Menton took us on a tour of his school, professing to being rather shell-shocked Theodore had landed on the failing schools list. Theodore is the only Mobile County school on the list that has a poverty rate of less than 50 percent, so they’re not in familiar territory.
He and Peek showed us through Theodore’s various academies — they have them for engineering, dentistry, nursing, marketing, arts and humanities, business and leadership. While we didn’t visit all of these, the nursing and dental academies were full of students who seemed engaged and active. And they also featured some creepy “patient” dolls and disembodied heads for dental work. There was even a dental chair, but I passed up an opportunity for a quick checkup.

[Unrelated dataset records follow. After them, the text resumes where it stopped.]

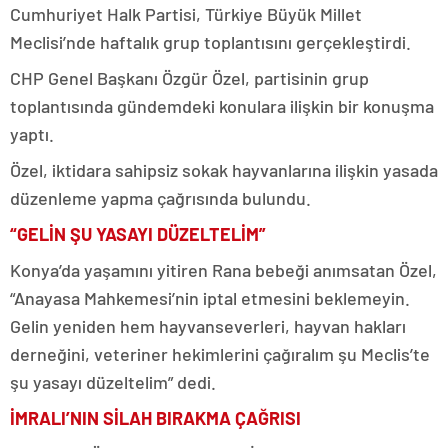
Cumhuriyet Halk Partisi, Türkiye Büyük Millet
Meclisi’nde haftalık grup toplantısını gerçekleştirdi.
CHP Genel Başkanı Özgür Özel, partisinin grup
toplantısında gündemdeki konulara ilişkin bir konuşma
yaptı.
Özel, iktidara sahipsiz sokak hayvanlarına ilişkin yasada
düzenleme yapma çağrısında bulundu.
“GELİN ŞU YASAYI DÜZELTELİM”
Konya’da yaşamını yitiren Rana bebeği anımsatan Özel,
“Anayasa Mahkemesi’nin iptal etmesini beklemeyin.
Gelin yeniden hem hayvanseverleri, hayvan hakları
derneğini, veteriner hekimlerini çağıralım şu Meclis’te
şu yasayı düzeltelim” dedi.
İMRALI’NIN SİLAH BIRAKMA ÇAĞRISI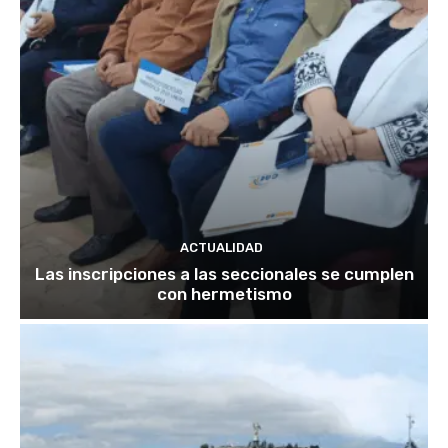
ACTUALIDAD
Las inscripciones a las seccionales se cumplen
con hermetismo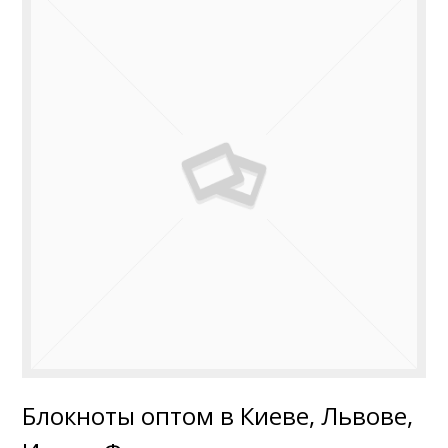
Блокноты оптом в Киеве, Львове,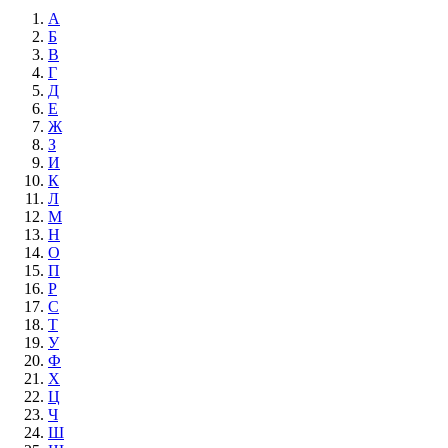
А
Б
В
Г
Д
Е
Ж
З
И
К
Л
М
Н
О
П
Р
С
Т
У
Ф
Х
Ц
Ч
Ш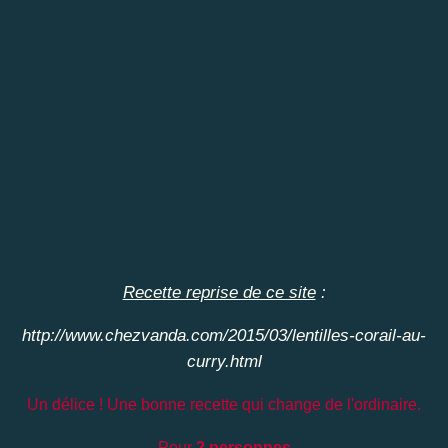
Recette reprise de ce site
:
http://www.chezvanda.com/2015/03/lentilles-corail-au-
curry.html
Un délice ! Une bonne recette qui change de l'ordinaire.
Pour
2 personnes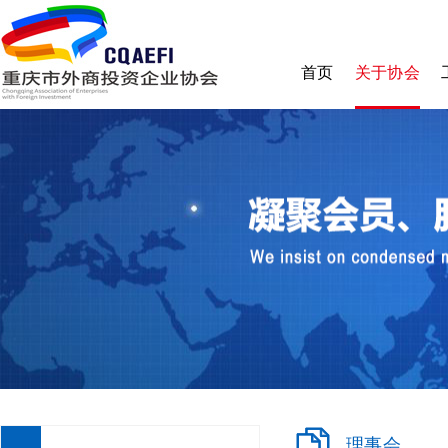
首页
关于协会
协会简介
理事会
监事会
秘书处
章程
收费标准
加入我们
理事会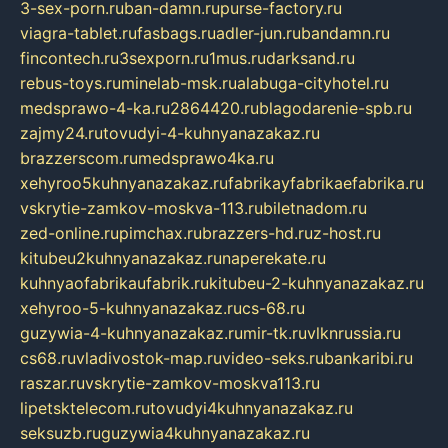
3-sex-porn.ru
ban-damn.ru
purse-factory.ru
viagra-tablet.ru
fasbags.ru
adler-jun.ru
bandamn.ru
fincontech.ru
3sexporn.ru
1mus.ru
darksand.ru
rebus-toys.ru
minelab-msk.ru
alabuga-cityhotel.ru
medsprawo-4-ka.ru
2864420.ru
blagodarenie-spb.ru
zajmy24.ru
tovudyi-4-kuhnyanazakaz.ru
brazzerscom.ru
medsprawo4ka.ru
xehyroo5kuhnyanazakaz.ru
fabrikayfabrikaefabrika.ru
vskrytie-zamkov-moskva-113.ru
biletnadom.ru
zed-online.ru
pimchax.ru
brazzers-hd.ru
z-host.ru
kitubeu2kuhnyanazakaz.ru
naperekate.ru
kuhnyaofabrikaufabrik.ru
kitubeu-2-kuhnyanazakaz.ru
xehyroo-5-kuhnyanazakaz.ru
cs-68.ru
guzywia-4-kuhnyanazakaz.ru
mir-tk.ru
vlknrussia.ru
cs68.ru
vladivostok-map.ru
video-seks.ru
bankaribi.ru
raszar.ru
vskrytie-zamkov-moskva113.ru
lipetsktelecom.ru
tovudyi4kuhnyanazakaz.ru
seksuzb.ru
guzywia4kuhnyanazakaz.ru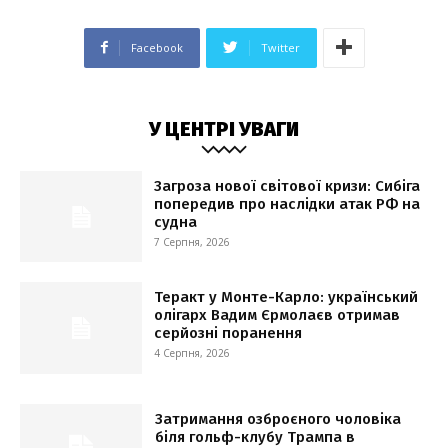
Facebook
Twitter
У ЦЕНТРІ УВАГИ
Загроза нової світової кризи: Сибіга
попередив про наслідки атак РФ на
судна
7 Серпня, 2026
Теракт у Монте-Карло: український
олігарх Вадим Єрмолаєв отримав
серйозні поранення
4 Серпня, 2026
Затримання озброєного чоловіка
біля гольф-клубу Трампа в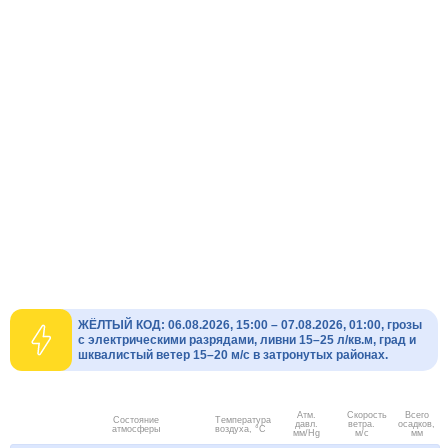
ЖЁЛТЫЙ КОД: 06.08.2026, 15:00 – 07.08.2026, 01:00, грозы
с электрическими разрядами, ливни 15–25 л/кв.м, град и
шквалистый ветер 15–20 м/с в затронутых районах.
Атм.
Скорость
Всего
Состояние
Температура
давл.
ветра.
осадков,
атмосферы
воздуха, °C
мм/Hg
м/с
мм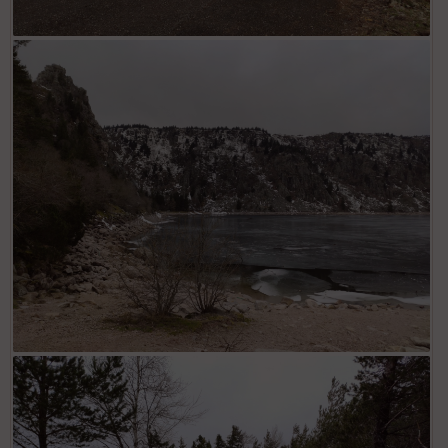
Auberge "Les Ô Welches"
Lac Blanc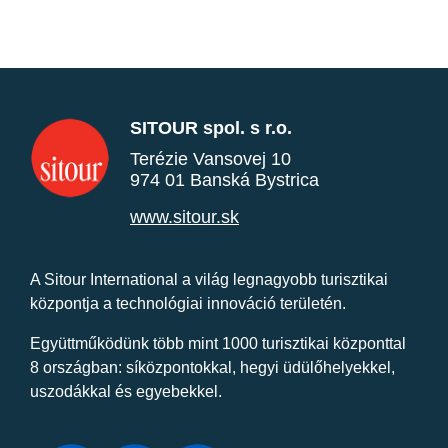
SITOUR spol. s r.o.
Terézie Vansovej 10
974 01 Banská Bystrica
www.sitour.sk
A Sitour International a világ legnagyobb turisztikai
központja a technológiai innováció területén.
Együttműködünk több mint 1000 turisztikai központtal
8 országban: síközpontokkal, hegyi üdülőhelyekkel,
uszodákkal és egyebekkel.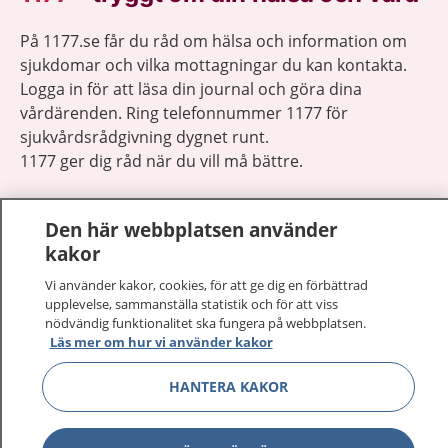
På 1177.se får du råd om hälsa och information om
sjukdomar och vilka mottagningar du kan kontakta.
Logga in för att läsa din journal och göra dina
vårdärenden. Ring telefonnummer 1177 för
sjukvårdsrådgivning dygnet runt.
1177 ger dig råd när du vill må bättre.
Den här webbplatsen använder
kakor
Vi använder kakor, cookies, för att ge dig en förbättrad
Visa inn
1177 på flera språk
upplevelse, sammanställa statistik och för att viss
nödvändig funktionalitet ska fungera på webbplatsen.
Visa inn
Läs mer om hur vi använder kakor
Om 1177
HANTERA KAKOR
Visa inn
Kontakt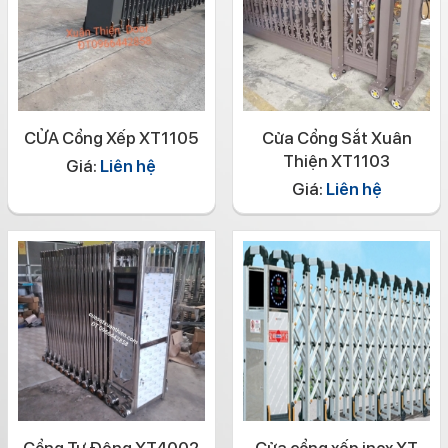
CỬA Cổng Xếp XT1105
Cửa Cổng Sắt Xuân
Thiện XT1103
Giá:
Liên hệ
Giá:
Liên hệ
Cổng Tự Động XT4002
Cửa cổng xếp inox XT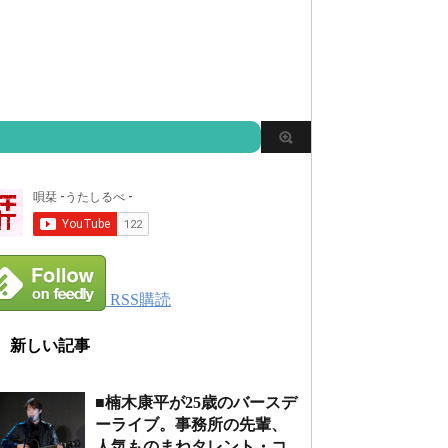
RSS購読
新しい記事
■楠木康平が25歳のバースデ
ーライブ。事務所の先輩、
人気ものまねタレント・コ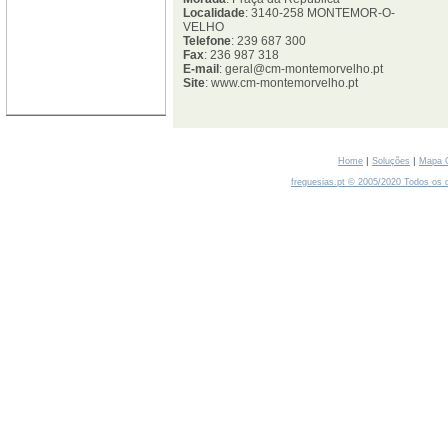
Localidade
: 3140-258 MONTEMOR-O-
VELHO
Telefone
: 239 687 300
Fax
: 236 987 318
E-mail
: geral@cm-montemorvelho.pt
Site
: www.cm-montemorvelho.pt
|
|
Home
Soluções
Mapa 
freguesias.pt © 2005/2020 Todos os d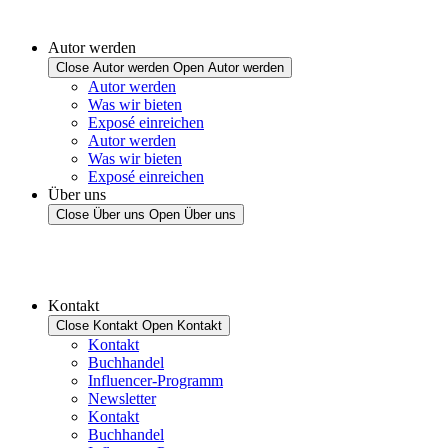
Autor werden
Close Autor werden
Open Autor werden
Autor werden
Was wir bieten
Exposé einreichen
Autor werden
Was wir bieten
Exposé einreichen
Über uns
Close Über uns
Open Über uns
Kontakt
Close Kontakt
Open Kontakt
Kontakt
Buchhandel
Influencer-Programm
Newsletter
Kontakt
Buchhandel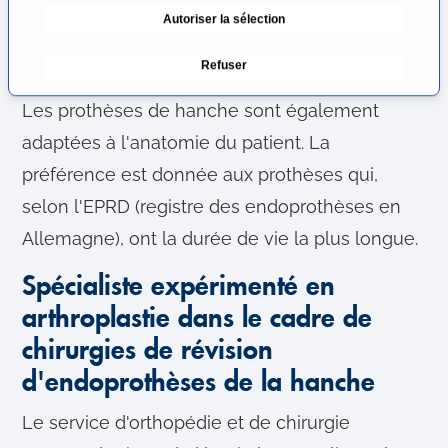
Autoriser la sélection
d
une récupération plus rapide et un temps
u
d'hospitalisation plus court.
Refuser
c
o
Les prothèses de hanche sont également
n
adaptées à l'anatomie du patient. La
s
e
préférence est donnée aux prothèses qui,
n
selon l'EPRD (registre des endoprothèses en
t
Allemagne), ont la durée de vie la plus longue.
e
m
Spécialiste expérimenté en
e
n
arthroplastie dans le cadre de
t
chirurgies de révision
d'endoprothèses de la hanche
Le service d'orthopédie et de chirurgie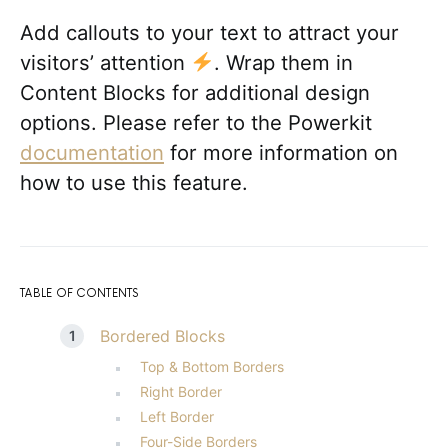
Add callouts to your text to attract your
visitors’ attention
. Wrap them in
Content Blocks for additional design
options. Please refer to the Powerkit
documentation
for more information on
how to use this feature.
TABLE OF CONTENTS
Bordered Blocks
Top & Bottom Borders
Right Border
Left Border
Four-Side Borders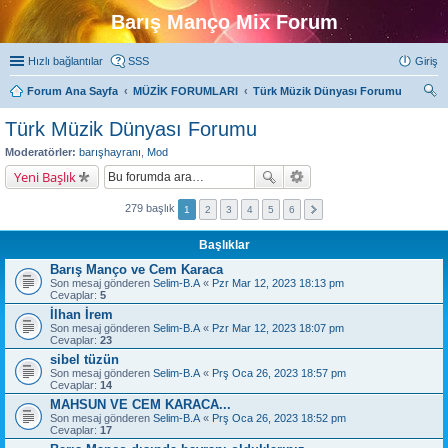
Barış Manço Mix Forum
Hızlı bağlantılar
SSS
Giriş
Forum Ana Sayfa
MÜZİK FORUMLARI
Türk Müzik Dünyası Forumu
ra
Türk Müzik Dünyası Forumu
Moderatörler:
barışhayranı
,
Mod
Yeni Başlık
279 başlık
1
2
3
4
5
6
Başlıklar
Barış Manço ve Cem Karaca
Son mesaj gönderen
Selim-B.A
«
Pzr Mar 12, 2023 18:13 pm
Cevaplar:
5
İlhan İrem
Son mesaj gönderen
Selim-B.A
«
Pzr Mar 12, 2023 18:07 pm
Cevaplar:
23
sibel tüzün
Son mesaj gönderen
Selim-B.A
«
Prş Oca 26, 2023 18:57 pm
Cevaplar:
14
MAHSUN VE CEM KARACA...
Son mesaj gönderen
Selim-B.A
«
Prş Oca 26, 2023 18:52 pm
Cevaplar:
17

At the end of the tour, Peek asked, in a way a teacher might ask a young student, “Well, did you learn anything today that changed your mind?” I said I hadn’t, because I’m still not convinced our skyrocketing graduation rates go hand-in-hand with a skyrocketing level of proficiency, and aren’t just making the system and state look better when the kids aren’t really learning more. But maybe that short answer is a bit harsh.
A quick trip around a couple of high schools isn’t going to wipe away questions about just how much our students are learning and whether the people graduating in the middle to low end of each class are really ready for college or work, but I did come away feeling like even some of these “failing” schools are doing work that is beneficial to a lot of students and will have a lasting effect on their lives.
Despite the endless wrangling over how exactly we measure whether MCPSS is pumping out well-educated students, it does look like even in some of our “failing” schools Peek and her employees are accomplishing things of which they can be very proud.